Bons dados macroeconômicos da China trouxeram um pouco de fôlego para os negócios no Brasil, mas o movimento não se sustentou. Em sua fala no Congresso, Powell mostrou desconforto com o patamar atual da inflação e disse que os dirigentes já iniciaram a discussão para a redução da compra de ativos, o que piorou a situação das bolsas em Nova York.
Por aqui, o Ibovespa acompanha o movimento de aversão ao risco desde o começo da tarde. Por volta das 15h40, o principal índice da bolsa recuava 0,79%, aos 127.269 pontos. Além de Powell, o recuo do petróleo no mercado internacional pesa sobre a bolsa brasileira.
O dólar à vista, por sua vez, acelerou o movimento de alta e sobe 0,90%, cotado a R$ 5,1297, depois de um dia de queda expressiva.

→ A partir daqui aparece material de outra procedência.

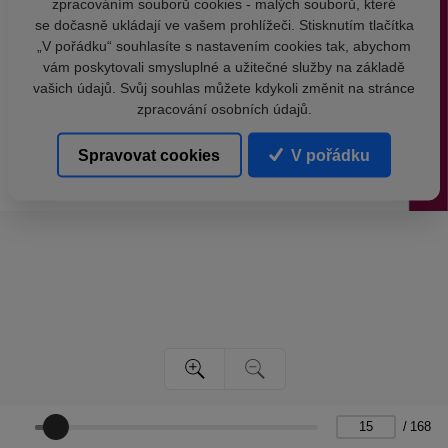
zpracováním souborů cookies - malých souborů, které
se dočasně ukládají ve vašem prohlížeči. Stisknutím tlačítka
„V pořádku“ souhlasíte s nastavením cookies tak, abychom
vám poskytovali smysluplné a užitečné služby na základě
vašich údajů. Svůj souhlas můžete kdykoli změnit na stránce
zpracování osobních údajů.
Spravovat cookies
V pořádku
/
168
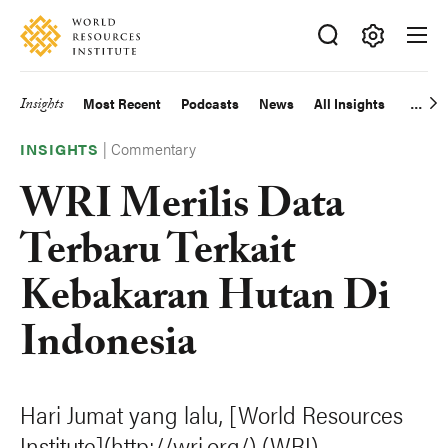
Skip
Accessibility
to
main
Making
content
Big
Insights
Most Recent
Podcasts
News
All Insights
Main
Ideas
Happen
|
Commentary
navigation
INSIGHTS
WRI Merilis Data
Terbaru Terkait
Kebakaran Hutan Di
Indonesia
Hari Jumat yang lalu, [World Resources
Institute](http://wri.org/) (WRI)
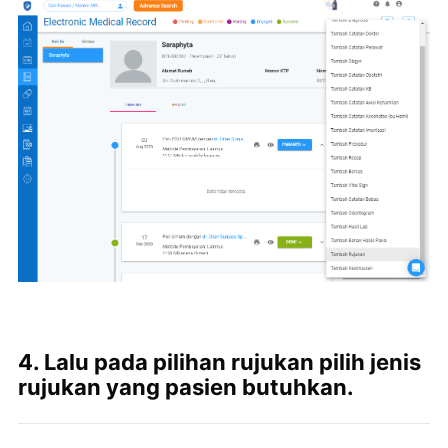
4. Lalu pada pilihan rujukan pilih jenis
rujukan yang pasien butuhkan.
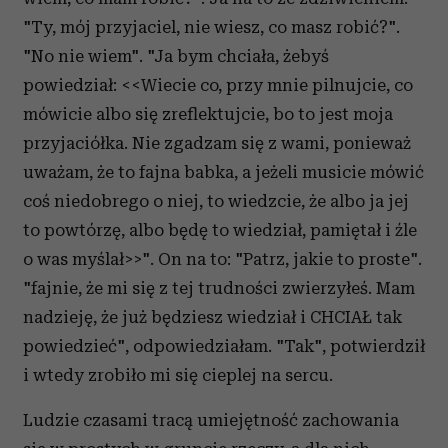
"Ty, mój przyjaciel, nie wiesz, co masz robić?".
"No nie wiem". "Ja bym chciała, żebyś
powiedział: <<Wiecie co, przy mnie pilnujcie, co
mówicie albo się zreflektujcie, bo to jest moja
przyjaciółka. Nie zgadzam się z wami, ponieważ
uważam, że to fajna babka, a jeżeli musicie mówić
coś niedobrego o niej, to wiedzcie, że albo ja jej
to powtórzę, albo będę to wiedział, pamiętał i źle
o was myślał>>". On na to: "Patrz, jakie to proste".
"fajnie, że mi się z tej trudności zwierzyłeś. Mam
nadzieję, że już będziesz wiedział i CHCIAŁ tak
powiedzieć", odpowiedziałam. "Tak", potwierdził
i wtedy zrobiło mi się cieplej na sercu.
Ludzie czasami tracą umiejętność zachowania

Depois de um dia de alívio, o mercado de juros opera pressionado, próximo das máximas. Confira as taxas do dia:
Hoje o presidente do Federal Reserve, Jerome Powell, volta a cumprir agenda em Washington. Depois de falar na Câmara dos Representantes, os investidores ficam de olho no pronunciamento de Powell no Senado, agora pela manhã.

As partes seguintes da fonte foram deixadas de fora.